Australian fashion designer

Julijana Grbac (born 1978), commonly called Juli Grbac, is an Australian fashion designer who was the first winner of Project Runway Australia.

==Early life==

Hailing from Brisbane, Grbac developed a love of fashion at a young age and was taught to sew by her mother, who also worked as a dressmaker. Grbac studied fashion design at Gateway TAFE in Brisbane, and then at London's Central Saint Martins. Upon her return from London, she worked as a hand sewer for various companies, including luxury brand Easton and Pearson.

==Career==

In 2002, she started her own label "Grbac" and was stocked in some of Australia's most high end retail stores including Jean Brown Robe. Grbac also opened a stand-alone store in the TC Beirne Centre in Fortitude Valley's Brunswick Street Mall, which closed two years later.

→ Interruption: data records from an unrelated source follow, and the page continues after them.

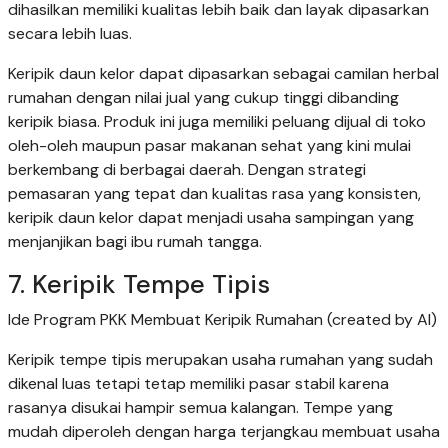
dihasilkan memiliki kualitas lebih baik dan layak dipasarkan
secara lebih luas.
Keripik daun kelor dapat dipasarkan sebagai camilan herbal
rumahan dengan nilai jual yang cukup tinggi dibanding
keripik biasa. Produk ini juga memiliki peluang dijual di toko
oleh-oleh maupun pasar makanan sehat yang kini mulai
berkembang di berbagai daerah. Dengan strategi
pemasaran yang tepat dan kualitas rasa yang konsisten,
keripik daun kelor dapat menjadi usaha sampingan yang
menjanjikan bagi ibu rumah tangga.
7. Keripik Tempe Tipis
Ide Program PKK Membuat Keripik Rumahan (created by AI)
Keripik tempe tipis merupakan usaha rumahan yang sudah
dikenal luas tetapi tetap memiliki pasar stabil karena
rasanya disukai hampir semua kalangan. Tempe yang
mudah diperoleh dengan harga terjangkau membuat usaha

In 2008 Grbac competed in, and won, the first season of Project Runway Australia. Her most famous dress on the show was the one she created for singer Kelly Rowland in episode 7. Rowland went on to wear the custom-made dress at a concert for Prince Albert of Monaco in Cannes, France.

As part her Project Runway Australia prize, Grbac had her designs modelled at the L'Oréal Melbourne Fashion Week in 2009, which received rave reviews, as well as a 6-page spread in Madison magazine.

In 2011, Grbac re-designed the uniform of the airline Virgin Australia. She took inspiration from "the glamour of flying in the 1960s but gave it contemporary edge". The new uniforms, which included a women's red shift dress and a men's three piece suit, were unveiled that year with a catwalk show featuring Elle Macpherson and 60 Virgin Australia crew members.

In 2019, Grbac competed in season 7 of Project Runway All Stars, which featured international winners; she was eliminated in episode 5.